General Motors had spent $21 billion over stock buybacks during the previous 12 years. It should have given away a lot more money to the workers of the assembly line instead.
That is the logic that the United Auto Workers have and are planning an intense strike against General Motors, Jeep parent Stellantis, and Ford. So far, about 13,000 members of the UAW have walked out of their jobs. The union has also threatened several other walkouts every week to pump up the trouble of all the three Detroit automakers.
An unavoidable PR battle is on the verge of breaking out as each side pushes in. At the Detroit Free Press on 20th September, the President of General Motors, Mark Reuss, mentioned that General Motors had already made a “record offer” to the workers that are a part of the strike while arguing that General Motors has reinvested a substantial portion of its profits in the newer facilities within the last ten years.
On the forthcoming day, the Vice President of the UAW, Mike Booth, denied those claims, adding that GM has been
“lavishing Wall Street with the results of our labor,”

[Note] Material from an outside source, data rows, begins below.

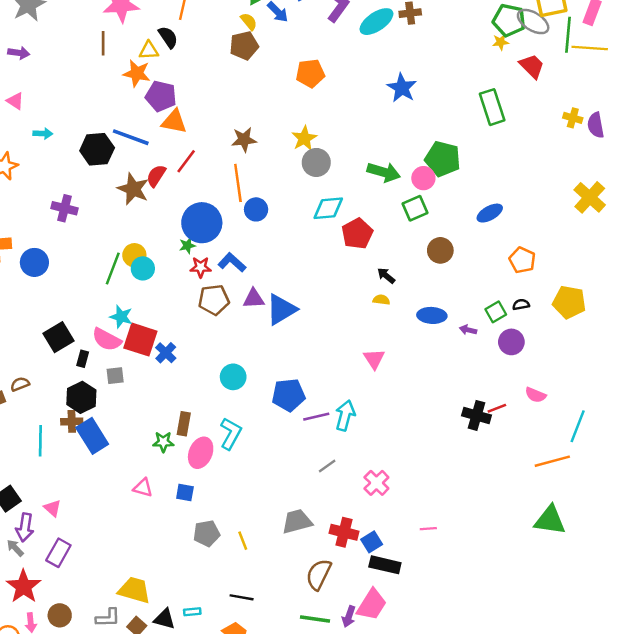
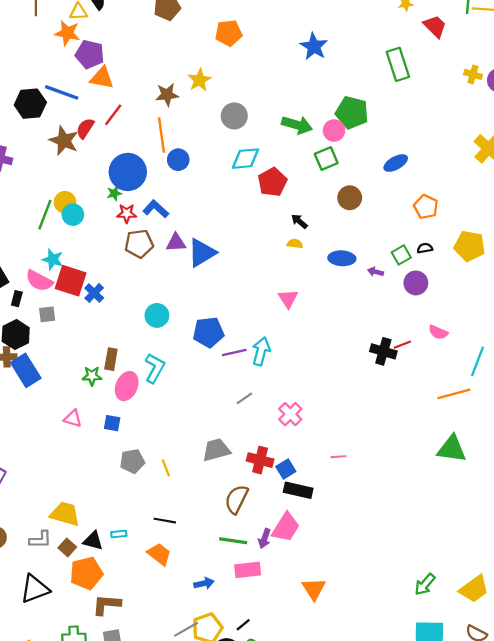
yellow star: (304, 138) -> (200, 80), moved

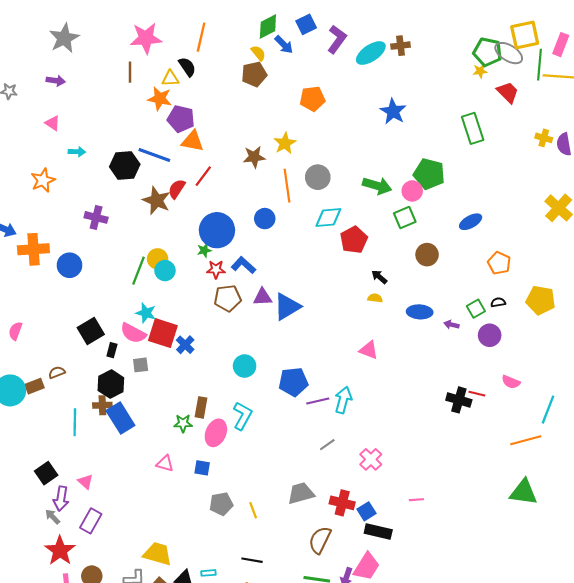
orange line: (161, 135) -> (287, 186), moved
pink triangle: (288, 299) -> (369, 350), turned -36
red line: (402, 345) -> (477, 394), turned 35

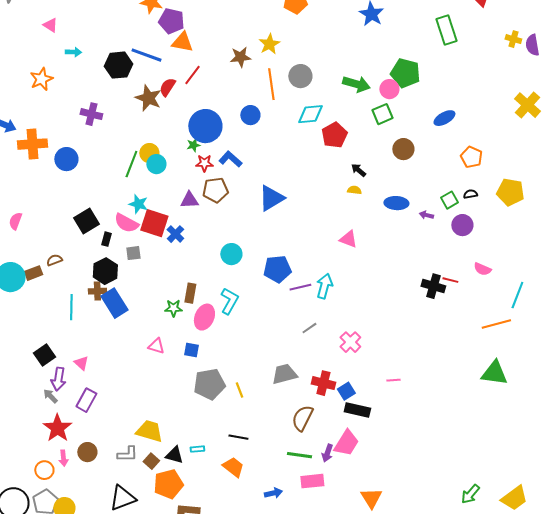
purple triangle: (263, 297) -> (189, 200), moved
gray pentagon: (221, 504) -> (209, 384), size x1.4

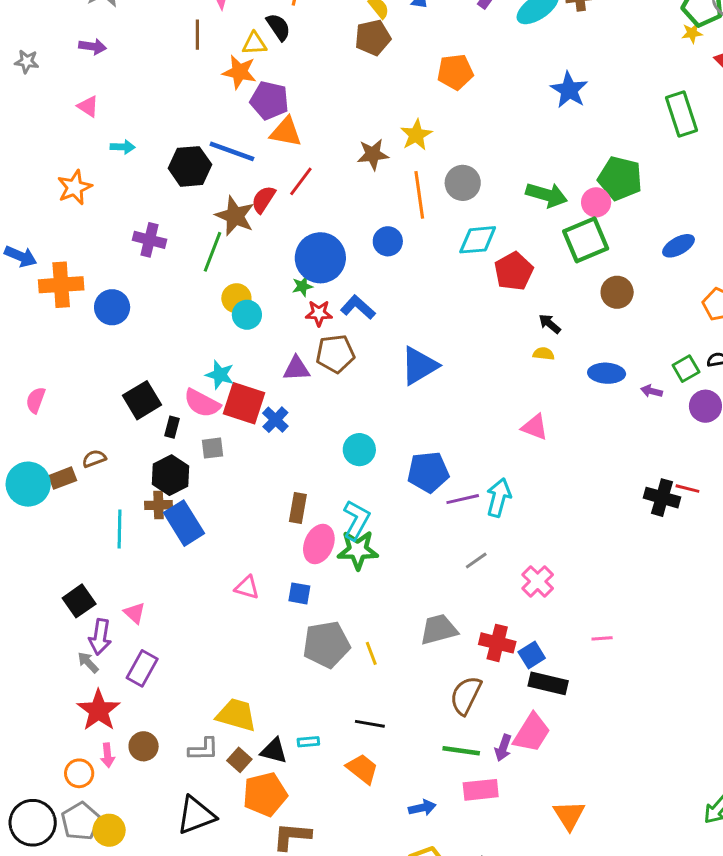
green square: (382, 114) -> (586, 240), size x1.4
green line: (131, 164) -> (212, 252), moved
green star: (173, 308) -> (358, 550), moved, size x1.5

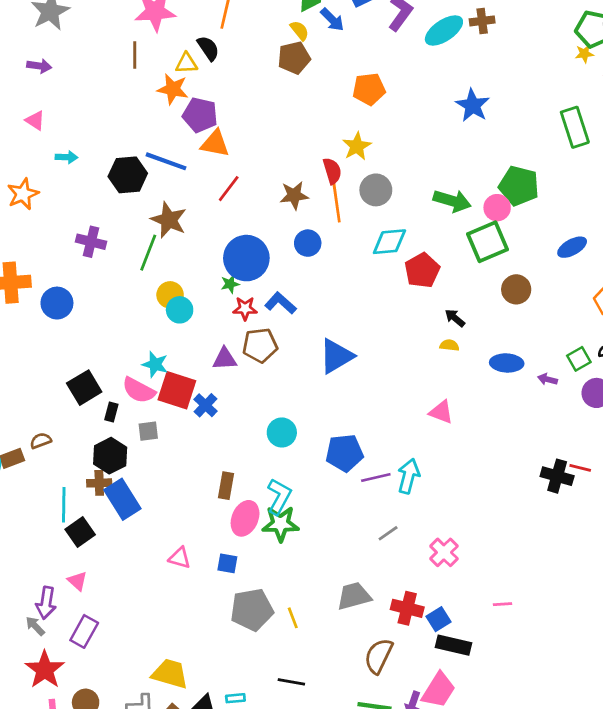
yellow star: (416, 135) -> (357, 146), moved
brown star: (373, 154) -> (294, 195), moved
red semicircle: (263, 199) -> (332, 171), moved, turned 130
black square: (79, 601) -> (80, 532), moved

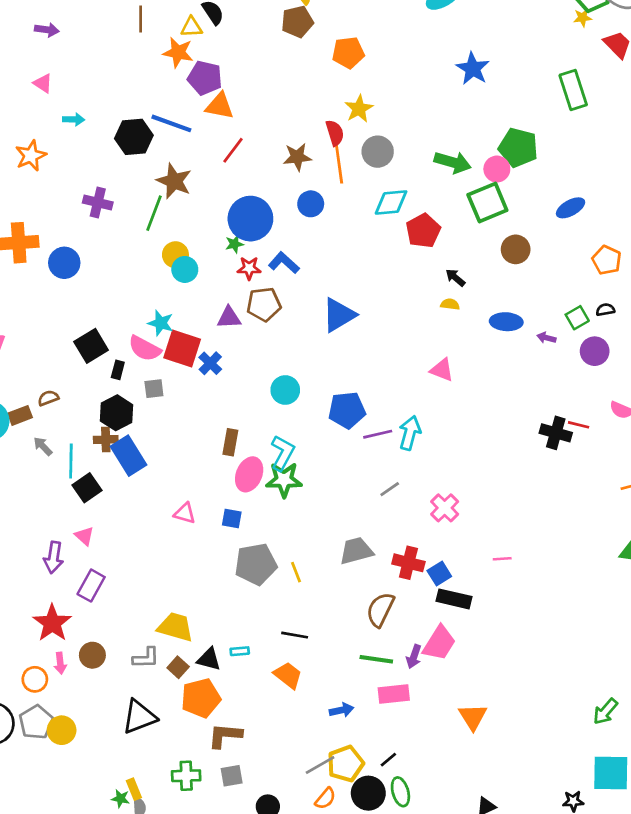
orange pentagon: (369, 89) -> (348, 53), moved
gray arrow: (35, 626) -> (43, 446), moved

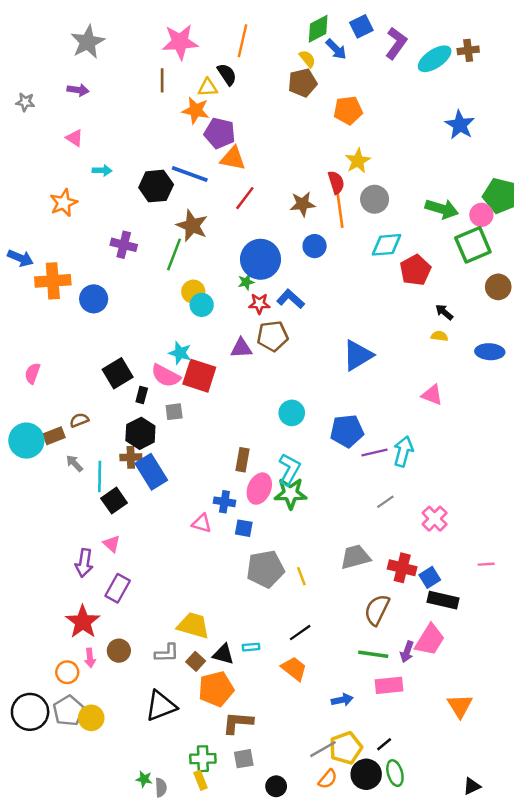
blue triangle: (339, 315) -> (358, 355), moved
blue cross: (210, 363) -> (224, 502), moved, turned -35
black line: (295, 635) -> (300, 633), turned -45
yellow rectangle: (134, 789) -> (200, 780), moved

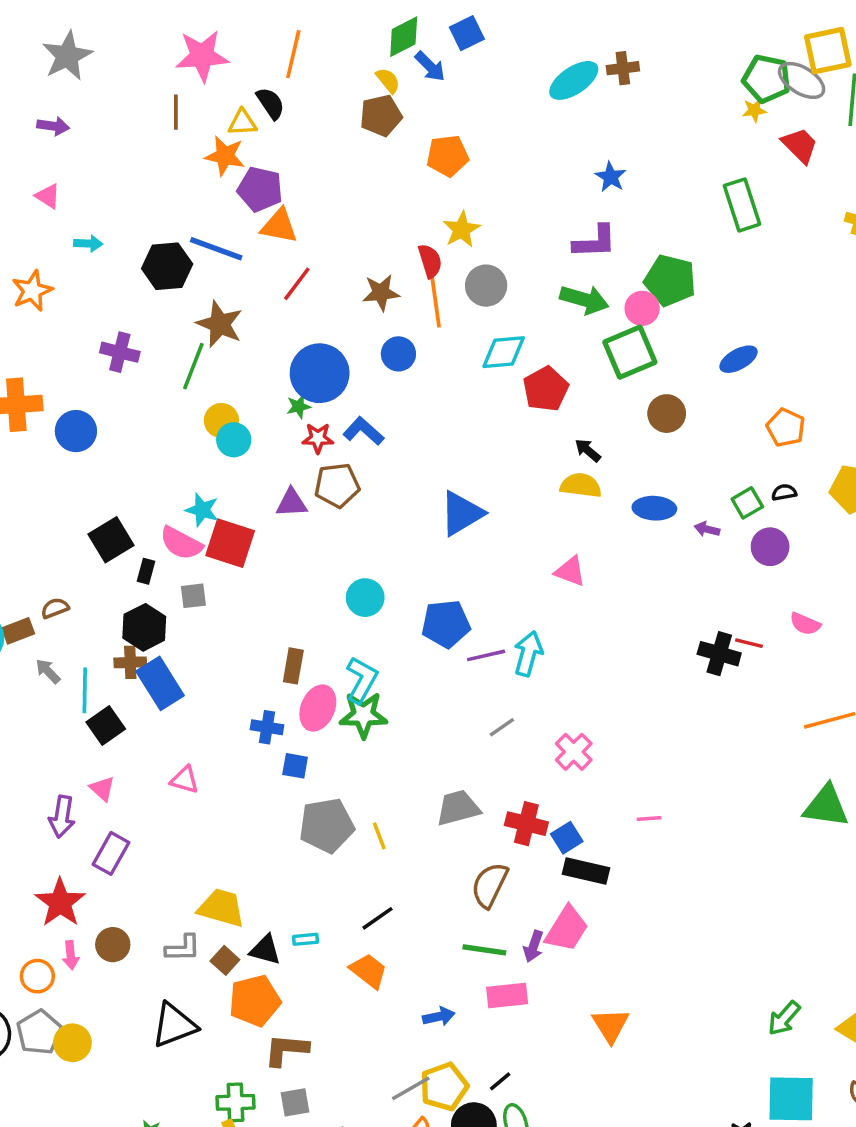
purple L-shape: (396, 43) -> (595, 242), moved, turned 52
blue star: (460, 125) -> (611, 177), size x0.7
yellow semicircle: (439, 336) -> (581, 485), size x1.6
pink triangle: (202, 523) -> (185, 780), moved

which includes stock buybacks.
While Bloomberg added that
“it’s true the Detroit Three have enjoyed a nice run of profitability since emerging from the chaos of the Great Recession, when GM and Stellantis forerunner Chrysler declared bankruptcy and Ford nearly did. During the last five years, the Detroit Three combined have earned $99 billion in net income, according to data from S&P Capital IQ.”
But any profit that a company makes stands useless as long as it is not compared to the ones of its competitors. As compared to the other big auto-making competitors they have, they do not appear as rich as the others.